Filtering out peaks in narrowPeak files

NarrowPeak format

NAME_peaks.narrowPeak is BED6+4 format file which contains the peak locations together with peak summit, p-value, and q-value. You can load it to the UCSC genome browser. Definition of some specific columns are:

5th: integer score for display.
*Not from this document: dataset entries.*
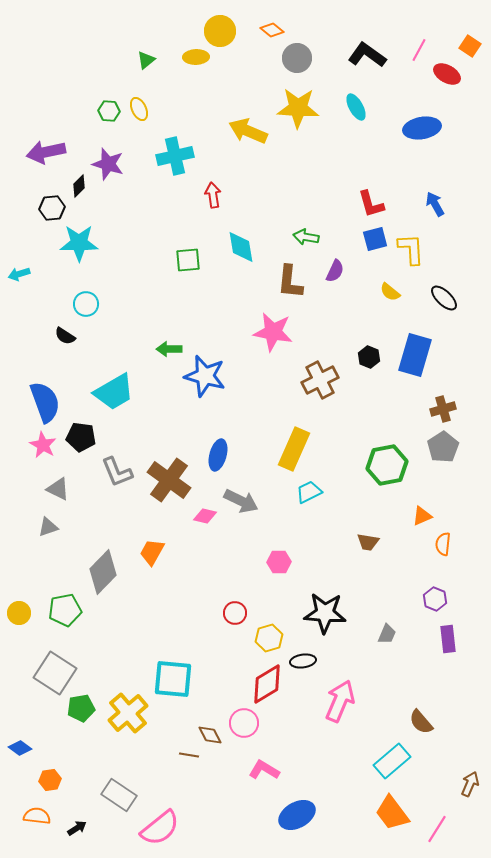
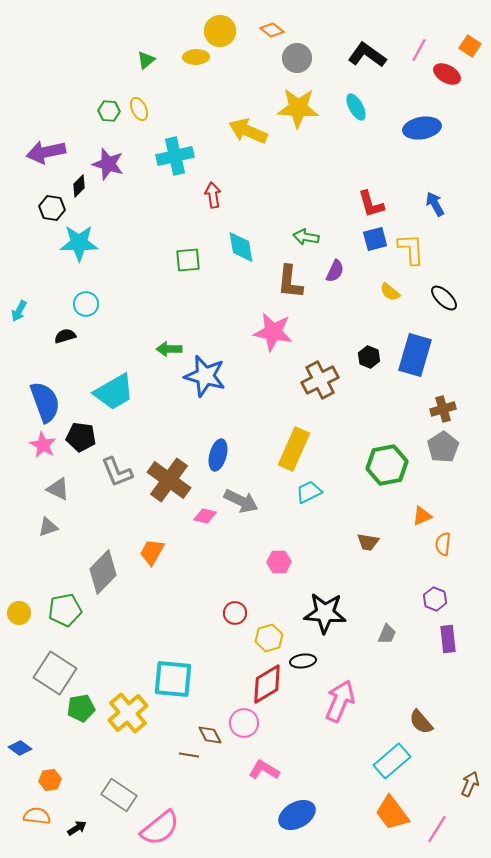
black hexagon at (52, 208): rotated 15 degrees clockwise
cyan arrow at (19, 274): moved 37 px down; rotated 45 degrees counterclockwise
black semicircle at (65, 336): rotated 130 degrees clockwise
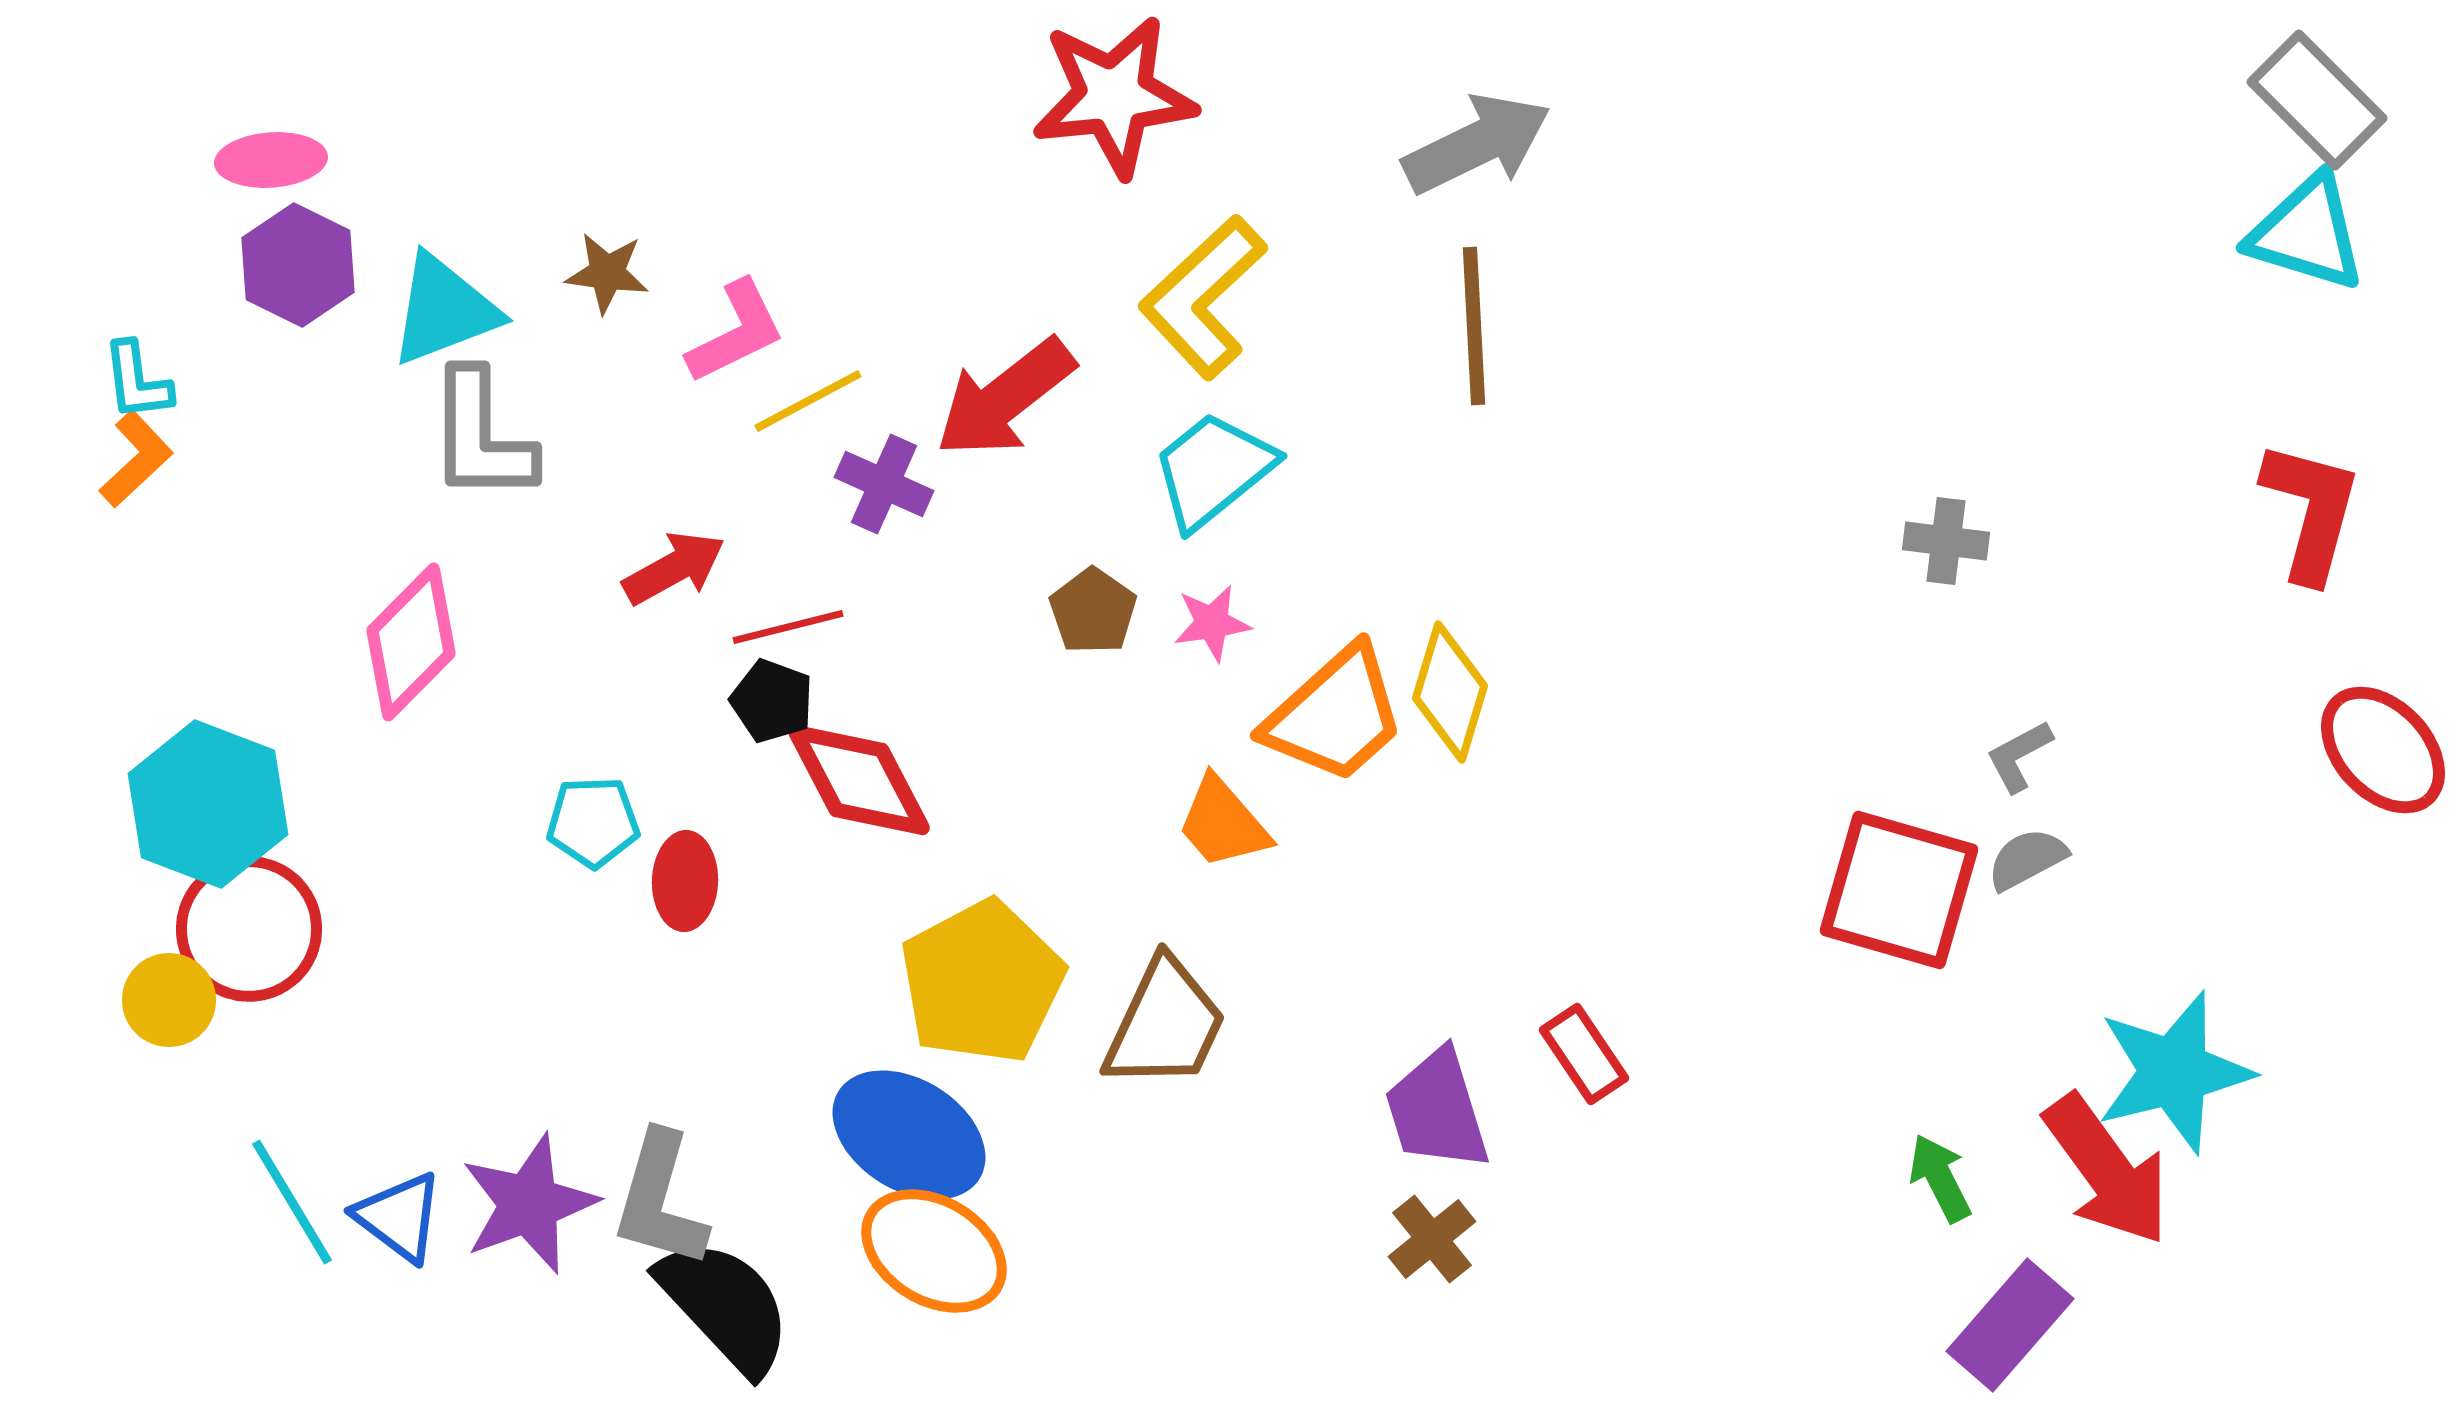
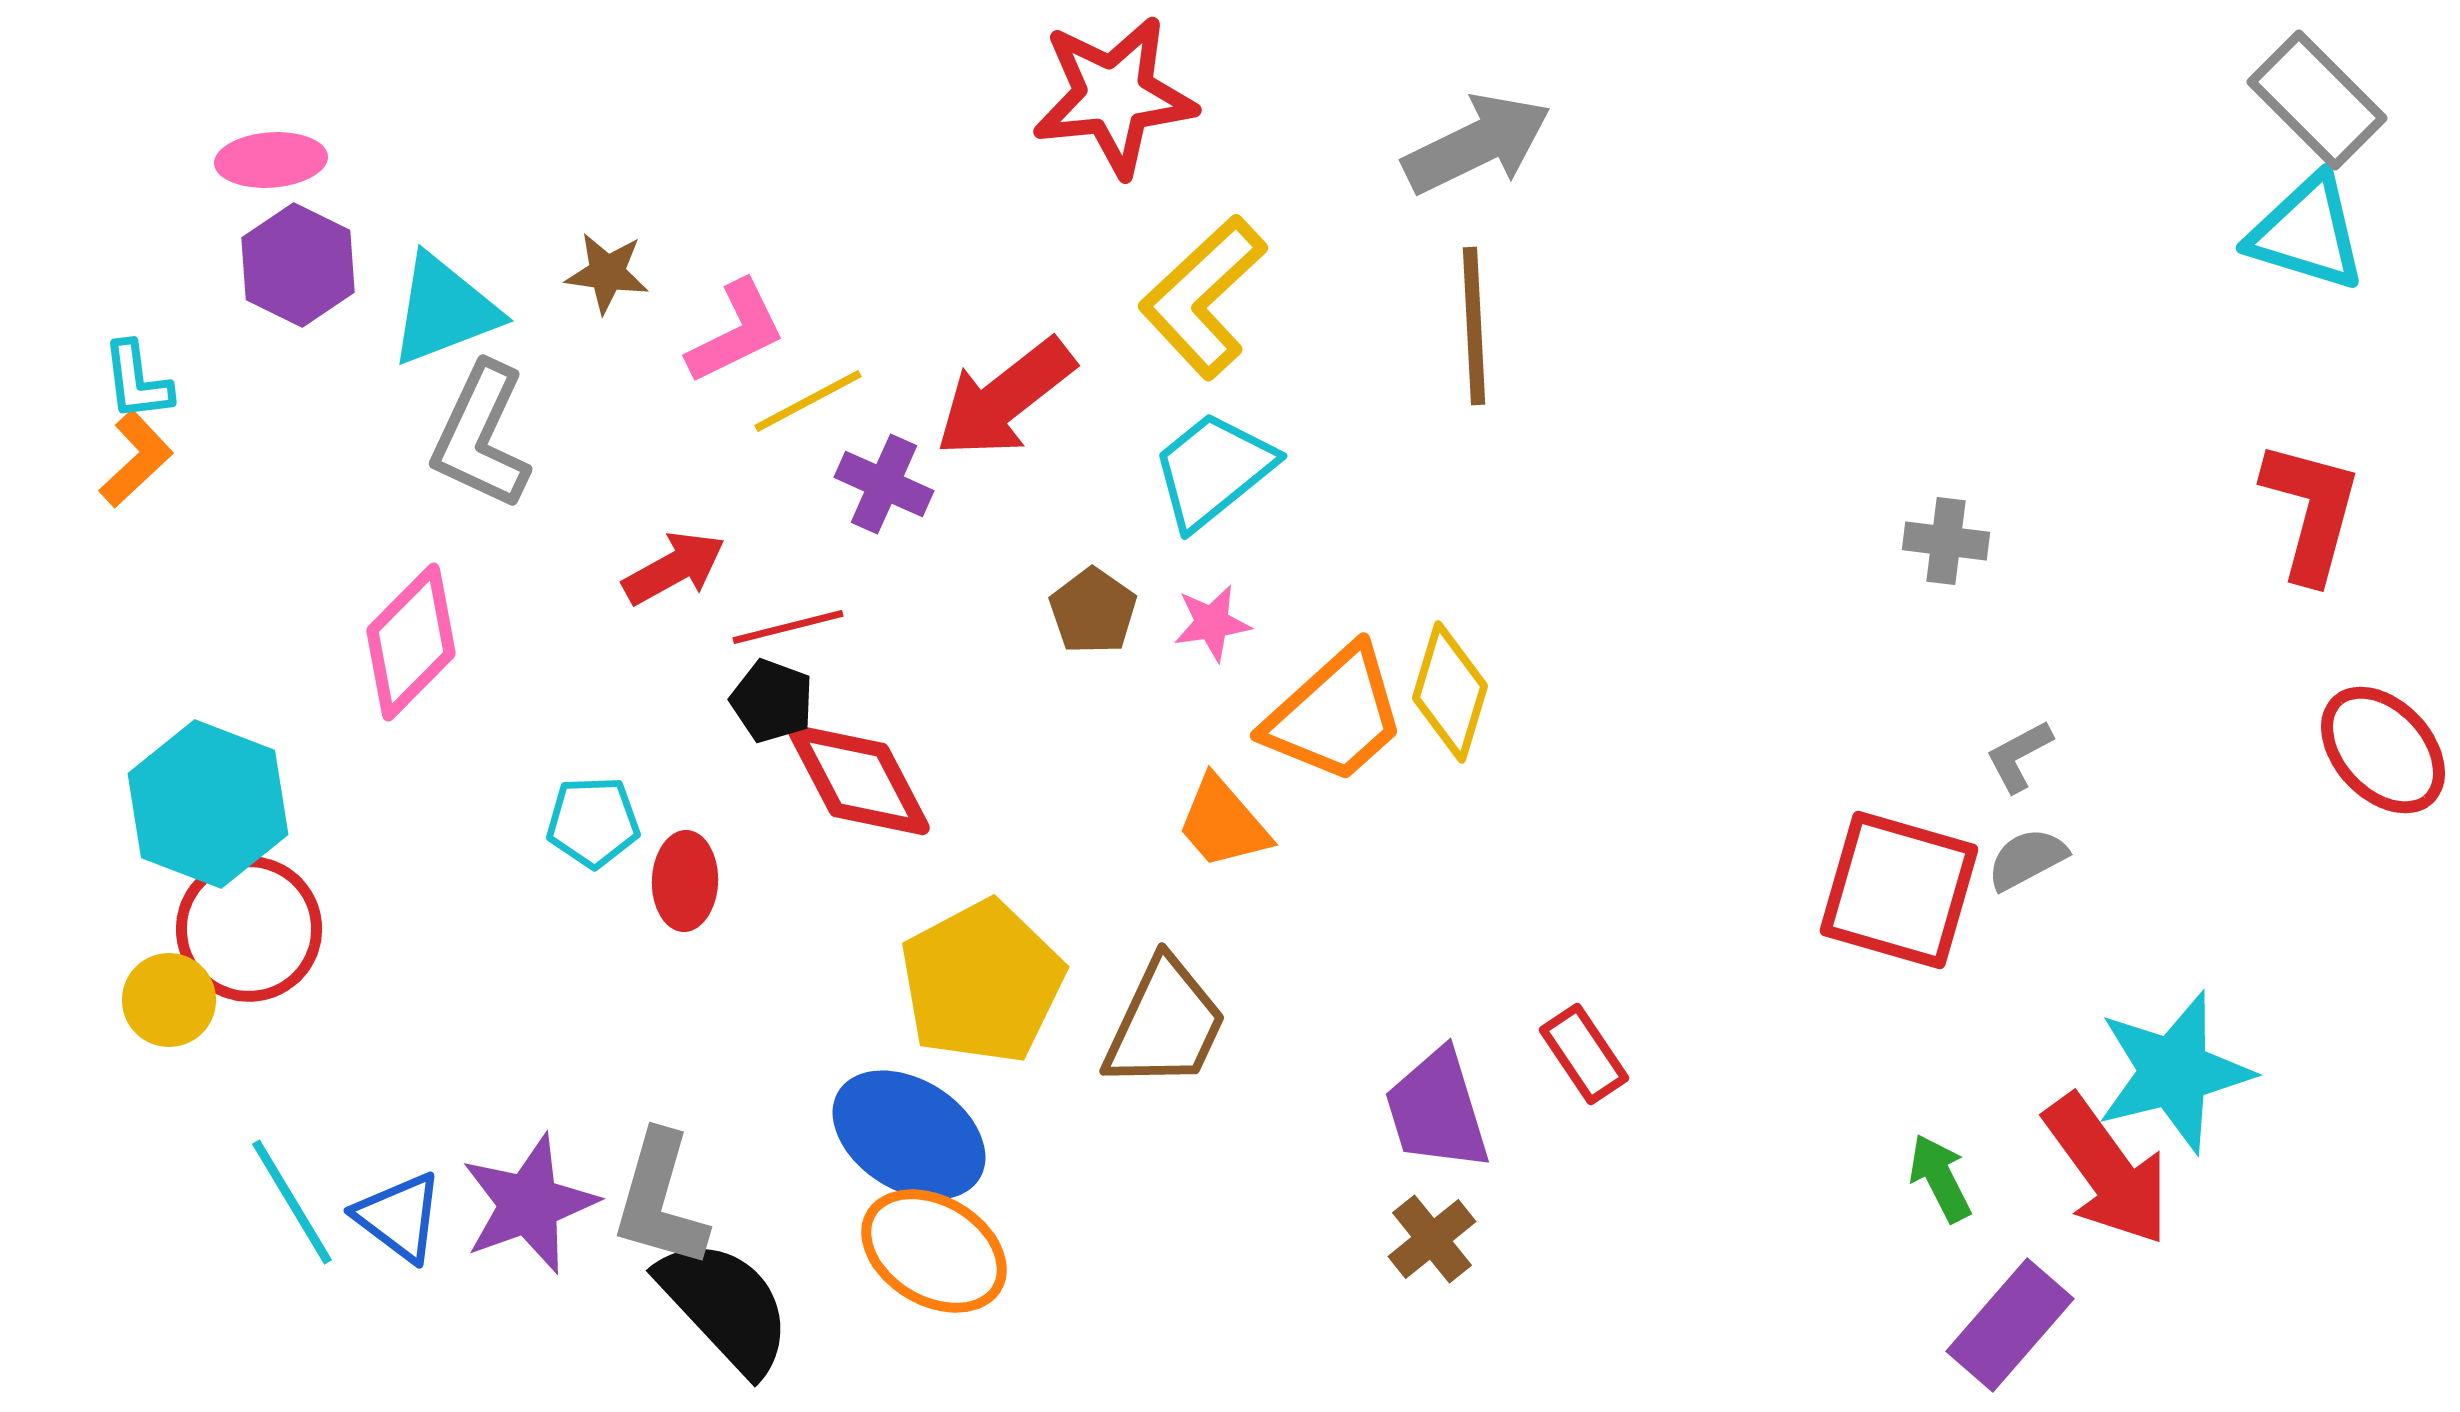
gray L-shape at (481, 436): rotated 25 degrees clockwise
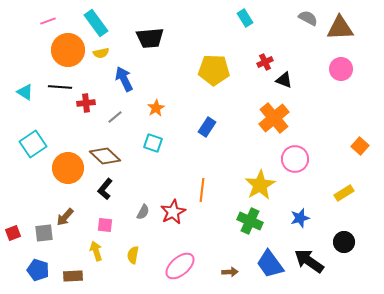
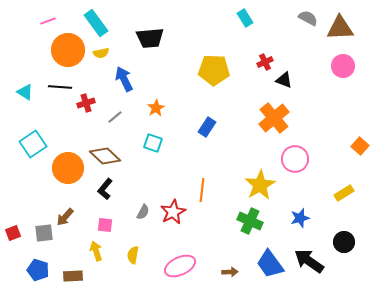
pink circle at (341, 69): moved 2 px right, 3 px up
red cross at (86, 103): rotated 12 degrees counterclockwise
pink ellipse at (180, 266): rotated 16 degrees clockwise
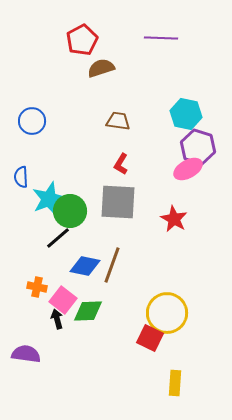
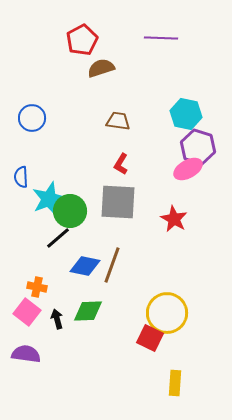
blue circle: moved 3 px up
pink square: moved 36 px left, 12 px down
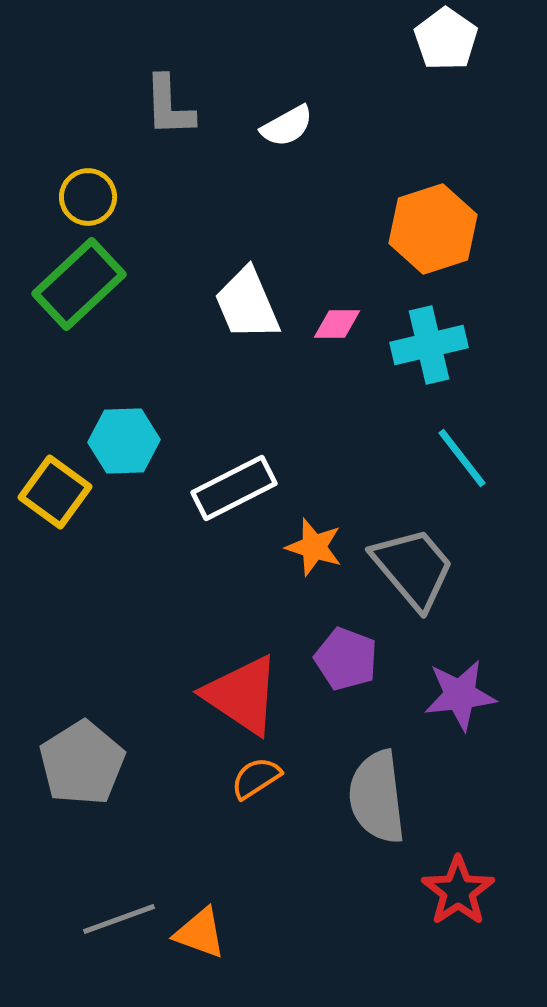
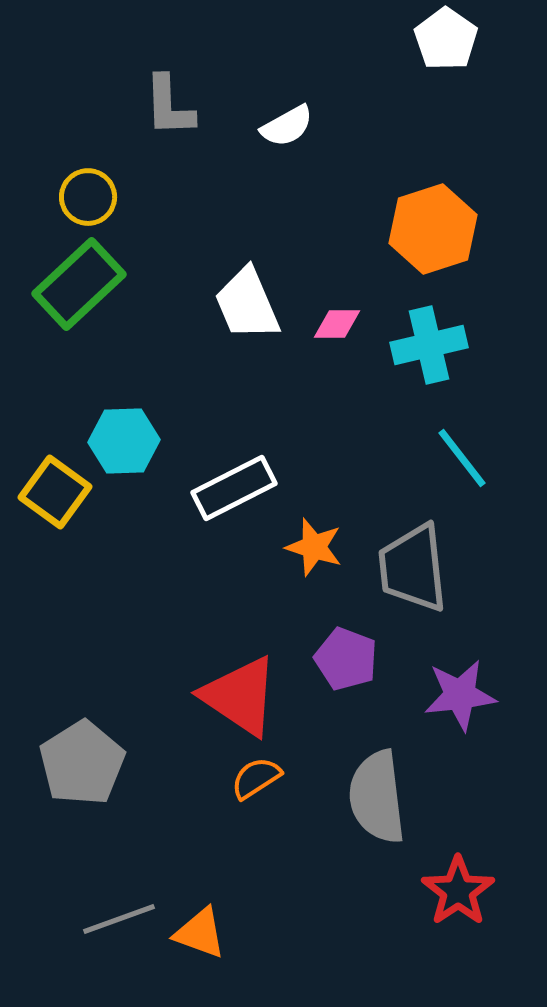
gray trapezoid: rotated 146 degrees counterclockwise
red triangle: moved 2 px left, 1 px down
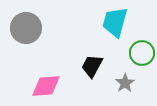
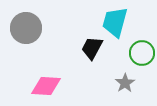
black trapezoid: moved 18 px up
pink diamond: rotated 8 degrees clockwise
It's calculated as int(-10*log10pvalue) or int(-10*log10qvalue) depending on whether -p (pvalue) or -q (qvalue) is used as score cutoff. Please note that currently this value might be out of the [0-1000] range defined in UCSC ENCODE narrowPeak format. You can let the value saturated at 1000 (i.e. p/q-value = 10^-100) by using the following 1-liner awk: awk -v OFS="\t" '{$5=$5>1000?1000:$5} {print}' NAME_peaks.narrowPeak

7th: fold-change at peak summit

8th: -log10pvalue at peak summit

9th: -log10qvalue at peak summit

10th: relative summit position to peak start

Usage

General approach: filtering out peaks using Fold-change or FC or FDR (``-log10qvalue ``).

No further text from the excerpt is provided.